35. Cumulative history or a debate without an end? (28-4-2020)
Cumulative history or a debate without an end? (28-4-2020)
Written by: Jan Luiten van Zanden
My supervisor Ad van der Woude saw the writing of history as a ‘gezelschapsspel voor fijne luiden’, an intellectual pastime without much pretentions. He had studied history in Utrecht in the 1960s, and was influenced by the Utrecht school, in particular Pieter Geijl, who considered history to be a ‘debate without an end’, in which, almost at random, interpretations of the past changed, disappeared and came back again. Why intellectuals would want to invest their time in a such a game, is not entirely clear to me. This view of course contrasted sharply with positivistic and sometimes left-wing ideas that the study of the past was serving a purpose, which was to understand the laws of societal evolution, making it possible to ‘assist’ these laws and steer society in the right direction .
A few blogs ago I raised the question if we understand the economy of the 16th century better than, for example, Charles V, who had access to almost all information that was available at the time. It is probably impossible to answer this question, but we perhaps can try to address a more simple one: do we know more than economic historians in the 1960s, or the 1980s? Have we made ‘progress’, or has our paradigm simply shifted from the kind of Braudelian cum Marxian perspective that was fashionable in the 1970s, to the Douglass Northian – Daron Acemogluan Institutional approach that we have adopted in the last 20 years or so? It is difficult to argue that one theory is superior to another, and for sure, at some point we will conclude that North is passé, so it is not entirely clear how to defend the case for progress at the level of theory.
However, there is at least one argument in favour of the idea that we know more than 40 years ago, and that is the development of quantitative economic historical research. When I present the results of the Maddison project to an audience, I show how much we knew about economic growth in for example the UK the 1960s (a few observations between 1870 and 1960), the 1980s (a time series from 1700 to 1980) and now (a time series that covers the better part of the past millennium, with a first observation in 1086, and annual observations since 1270). And this thousand-years-graph can be enriched with similar estimates for Japan, China, Spain, Italy, Holland and half a dozen other countries. I do not think anybody in the 1960s or 1970s, when Maddison started this kind of international comparative research in a systematic way, could have anticipated such an amazing result. This success story was made possible by the fact that he was able to organize some kind of cooperation of the scholars who were separately working on their country and their period, and that he at the end of his career handed this collaboratory over to the next generation. This is, I think, the key to making such a project really cumulative: the research of all scholars has to be included, and at the same time the consistency of the results has to be maintained. Underlying ‘success factors’ were of course that conceptual problems had to a large extent been solved, thanks to the international standardization of the national accounts, on which the historical research could build. And that GDP was seen as the key variable of economic development. This is not to say that all estimates are perfect and reflecting the historical ‘truth’. There are large differences in the quality of the estimates and margins of error obviously become larger when going back in time. Maddison sometimes made impressionistic ‘guestimates’ to challenge scholars to disagree with him and to make better estimates that were based on large-scale empirical research. This often worked, and resulted in much improved (or real) estimates. So the Maddison dataset is work in constant progress, gradually covering more countries, longer time periods (also because each year another year can be added), and replacing low quality estimates by higher quality data. Truly cumulative.
The Maddison dataset is, for us as economic historians, probably the mother of all collabs, but there are similar international comparative projects that have produced very valuable datasets. The work by Bob Allen and many others on real wages springs to mind first, but another good example is the database on slave trade in the Atlantic. The oldest initiative in the field dates already from the 1930s, when the International Scientific Committee for the Study of Prices and Wages was set up; Posthumus was the Dutch member of this ‘global’ initiative. The historians of heights have done similar, international comparative work on the biological standard of living, and international datasets of educational attainment, demographic and gender related variables, and even the activity index of Parliaments have been constructed.

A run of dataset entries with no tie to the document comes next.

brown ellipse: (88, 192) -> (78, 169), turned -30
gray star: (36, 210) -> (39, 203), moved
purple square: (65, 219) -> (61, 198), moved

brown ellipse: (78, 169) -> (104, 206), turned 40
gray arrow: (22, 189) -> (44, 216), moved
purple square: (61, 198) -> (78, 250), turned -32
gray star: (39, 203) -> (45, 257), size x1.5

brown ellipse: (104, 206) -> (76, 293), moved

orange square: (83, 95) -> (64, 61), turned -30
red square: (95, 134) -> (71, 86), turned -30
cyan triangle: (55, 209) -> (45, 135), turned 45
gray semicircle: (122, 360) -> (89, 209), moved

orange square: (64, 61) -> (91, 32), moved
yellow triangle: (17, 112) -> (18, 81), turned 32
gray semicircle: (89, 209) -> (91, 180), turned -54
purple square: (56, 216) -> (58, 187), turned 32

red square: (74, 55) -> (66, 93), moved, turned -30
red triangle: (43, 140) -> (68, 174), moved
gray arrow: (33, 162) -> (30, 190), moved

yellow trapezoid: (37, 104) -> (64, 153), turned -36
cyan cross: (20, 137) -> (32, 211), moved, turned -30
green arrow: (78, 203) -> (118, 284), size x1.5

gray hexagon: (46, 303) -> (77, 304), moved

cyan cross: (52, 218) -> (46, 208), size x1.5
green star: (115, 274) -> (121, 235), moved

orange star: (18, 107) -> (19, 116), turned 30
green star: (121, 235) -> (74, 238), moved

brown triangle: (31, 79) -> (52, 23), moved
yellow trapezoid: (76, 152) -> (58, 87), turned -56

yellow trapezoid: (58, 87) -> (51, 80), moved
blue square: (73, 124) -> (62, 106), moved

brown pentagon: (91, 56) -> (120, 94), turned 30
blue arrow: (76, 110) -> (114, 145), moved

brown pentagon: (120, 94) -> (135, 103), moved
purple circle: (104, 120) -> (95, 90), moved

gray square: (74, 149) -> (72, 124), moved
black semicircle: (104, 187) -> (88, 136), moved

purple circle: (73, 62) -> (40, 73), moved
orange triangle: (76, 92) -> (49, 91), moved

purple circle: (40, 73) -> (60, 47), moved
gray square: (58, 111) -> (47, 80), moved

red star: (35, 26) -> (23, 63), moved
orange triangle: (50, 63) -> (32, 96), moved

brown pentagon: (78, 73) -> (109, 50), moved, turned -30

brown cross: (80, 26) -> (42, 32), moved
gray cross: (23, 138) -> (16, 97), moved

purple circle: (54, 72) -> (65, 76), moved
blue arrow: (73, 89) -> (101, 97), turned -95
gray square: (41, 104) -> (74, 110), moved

Quantification – the mystery of the number, which makes things comparable in time and space – is making it possible to write the economic and social and demographic history of countries and the world in a much more detailed international comparative way. Perhaps from the Geijl perspective this is just another story, another interpretation that will some day be replaced by another. And perhaps it is possible to agree that what really matters are not the numbers – which have no meaning in themselves – but the stories we tell on that basis. Quantification is a tool, like many others, but the last 60 years or so have shown that it is a very powerful one indeed.